Baluken: Cezaevinde en temel haklar dahi ihlal ediliyor

Baluken: Cezaevinde en temel haklar dahi ihlal ediliyor

BDP Grup Başkanvekili İdris Baluken, cezaevlerinde yaşanan sorunların giderek arttığına ve neredeyse çözümsüz bir hal aldığına dikkat çekti.  Cezaevlerindeki tutsakların son çare olarak açlık grevleri ile çeşitli yöntemlerle canlarını ortaya koyduklarını da kaydeden Baluken, bu sistemin tartışılarak gerekli çözümlerin tespiti amacı ile meclis araştırması açılmasını talep etti.

Devletin alacağı tedbirler ile tutuklu ve hükümlülerin fiziksel ve ruhsal koşullarının en iyi şekilde salamakla yükümlü olduğuna dikkat çeken Baluken, “Hükümet cezaevlerini adeta ölüm kuyularına dönüştürmüş durumdadır. Bu itibarla, cezaevlerindeki sorunların tespiti ve çözümüne dair hassasiyete binaen meclis araştırması talep etmek gerekmiştir” dedi.

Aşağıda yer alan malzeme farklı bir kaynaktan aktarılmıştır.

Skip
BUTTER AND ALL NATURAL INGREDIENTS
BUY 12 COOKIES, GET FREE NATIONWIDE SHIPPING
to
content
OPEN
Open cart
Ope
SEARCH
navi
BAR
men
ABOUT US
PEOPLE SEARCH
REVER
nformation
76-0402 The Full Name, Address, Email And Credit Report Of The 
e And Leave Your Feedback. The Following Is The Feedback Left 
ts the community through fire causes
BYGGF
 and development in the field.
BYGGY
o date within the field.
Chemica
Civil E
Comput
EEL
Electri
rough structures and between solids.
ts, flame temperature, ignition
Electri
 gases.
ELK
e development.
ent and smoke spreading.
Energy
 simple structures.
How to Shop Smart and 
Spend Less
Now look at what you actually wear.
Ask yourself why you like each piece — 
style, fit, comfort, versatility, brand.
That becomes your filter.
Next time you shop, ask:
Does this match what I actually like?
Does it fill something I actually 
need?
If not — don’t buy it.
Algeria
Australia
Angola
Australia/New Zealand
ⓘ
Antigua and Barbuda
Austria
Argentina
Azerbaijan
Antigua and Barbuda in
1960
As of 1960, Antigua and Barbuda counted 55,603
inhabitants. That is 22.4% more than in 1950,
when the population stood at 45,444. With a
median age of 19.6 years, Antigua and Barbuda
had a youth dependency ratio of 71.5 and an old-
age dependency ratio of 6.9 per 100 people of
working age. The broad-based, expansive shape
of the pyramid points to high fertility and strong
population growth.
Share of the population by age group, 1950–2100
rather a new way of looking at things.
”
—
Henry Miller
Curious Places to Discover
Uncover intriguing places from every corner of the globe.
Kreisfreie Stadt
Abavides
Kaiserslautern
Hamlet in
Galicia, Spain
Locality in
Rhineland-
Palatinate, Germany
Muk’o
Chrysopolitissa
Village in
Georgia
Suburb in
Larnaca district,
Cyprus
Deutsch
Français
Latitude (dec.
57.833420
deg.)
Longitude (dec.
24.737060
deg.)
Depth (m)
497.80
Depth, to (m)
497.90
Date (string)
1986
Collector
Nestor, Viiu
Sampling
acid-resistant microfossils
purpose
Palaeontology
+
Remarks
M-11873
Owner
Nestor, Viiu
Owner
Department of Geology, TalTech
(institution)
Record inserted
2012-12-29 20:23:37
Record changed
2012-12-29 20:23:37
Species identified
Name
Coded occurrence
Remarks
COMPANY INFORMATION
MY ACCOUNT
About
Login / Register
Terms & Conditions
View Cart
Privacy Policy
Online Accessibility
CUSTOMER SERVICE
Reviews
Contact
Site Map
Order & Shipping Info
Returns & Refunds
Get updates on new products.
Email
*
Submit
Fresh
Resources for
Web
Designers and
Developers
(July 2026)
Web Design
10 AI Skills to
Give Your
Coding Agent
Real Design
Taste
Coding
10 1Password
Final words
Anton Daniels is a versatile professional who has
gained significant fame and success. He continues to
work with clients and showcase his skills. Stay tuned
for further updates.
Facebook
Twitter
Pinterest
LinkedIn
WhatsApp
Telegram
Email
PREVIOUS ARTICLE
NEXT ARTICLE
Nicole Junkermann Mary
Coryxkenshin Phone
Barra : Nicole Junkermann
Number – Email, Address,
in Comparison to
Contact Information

Cezaevlerindeki sorunların başında, cezaevindeki sayının kapasitenin oldukça üzerinde oluşu ile başladığını vurgulayan Baluken, “Adalet Bakanlığı’nın resmi verilerine göre son on yılda hükümlü sayısı 229 kat, tutuklu sayısı da 129 kat artmıştır. Hükümlü çocuk sayısında ise, on yıl içinde 130 kişilik bir azalma olurken tutuklu çocuk sayısında 90 kişilik bir artış olmuştur. Yine bu verilere göre 80 yaş üzeri 109 kişi cezaevindedir. Cezaevlerinin en kanayan yarası hasta tutukluların durum olup onların sayısı da 413’dür. Yaşamsal açıdan durumu kritik hasta tutuklu sayısı ise 255’tir. Yine bu verilere göre, toplam ceza infaz kurumu sayısı 369, toplam kapasite ise 110.740’dır. Cezaevlerinde kalan tutuklu ve hükümlü sayısı ise Şubat 2012 tarihi itibariyle 130.617 kişidir” dedi.

Cezaevlerine ayrılan bütçenin kişilerin temel ihtiyaçlarının karşılanması için değil, yeni cezaevlerinin yapımı için harcandığını da belirten Baluken cezaevlerinden her gün gruplarına ve milletvekillerine hak ihlallerinin yaşandığına dair onlarca mektup geldiğini de kaydetti. Baluken hak ihlallerini şöyle sıraladı:

-Ancak en temel insan hakkı olan beslenme hakkının dahi cezaevlerinde ihlal edildiği, hasta mahpuslara diyetlerine uygun yiyecek verilmediği gözlemlerimiz arasındadır.

-Ancak mahpusların temizliğini sağlayacak koşulların sağlanmadığı ve su ihtiyacının giderilmediği, hatta arsenikli su verildiği gözlenmiştir.

-Bu olumsuzluklar, tutuklu ve hükümlülerin sağlık sorunlarını da gündemde tutmaktadır.

-Cezaevi idareleri hükümlünün kişiliğini geliştirecek, yeni beceriler edinmesini sağlayacak sosyal amaçlı faaliyetler düzenlemekle yükümlü olup  yasaca güvence alınmış bu hak yok sayılmaktadır.

-Cezaevi içi sohbet ve görüş hakkı gasp edilmektedir.

-Ziyaretçi ve görüş hakkı bireyin en temel haklarındandır. Ancak mahpusların uzak cezaevlerine sürgün edilmeleri neticesinde ekonomik yetersizliklerden ötürü aileler ziyarete gelememekte, ya da idarenin görüş günlerini keyfi biçimde değiştirmesi nedeniyle mahpuslar ile aileler bu haktan mahrum kalmaktadırlar.

-Haberleşme ve iletişim hakkı da cezaevlerinin keyfi uygulamalarından nasibini almıştır. Yine Süreli ya da süresiz yayınlardan yararlanma hakkı idarenin keyfi uygulamalarına kurban edilmektedir.

-Uygun fiziki koşulların sağlanmamakta, oda ve yatak sayıları yetersiz olup, yine cezaevi yönetiminin yatakları mahpuslara para karşılığı sattığı mahpusların şikâyetleri arasında yer almaktadır. Hijyen koşulları ise olumsuz olup hastalıklara davetiye çıkarır niteliktedir.

-Hükümlünün muayene ve tedavi hakkının ihlal edildiği, mahpusların adeta ölüme gönderildiği bir başka olumsuz haldir. Mahpusların pek çoğu sürekli tedavi gerektiren ve ölümcül sonuçlara yol açabilecek hastalıklara yakalanmış durumdadır.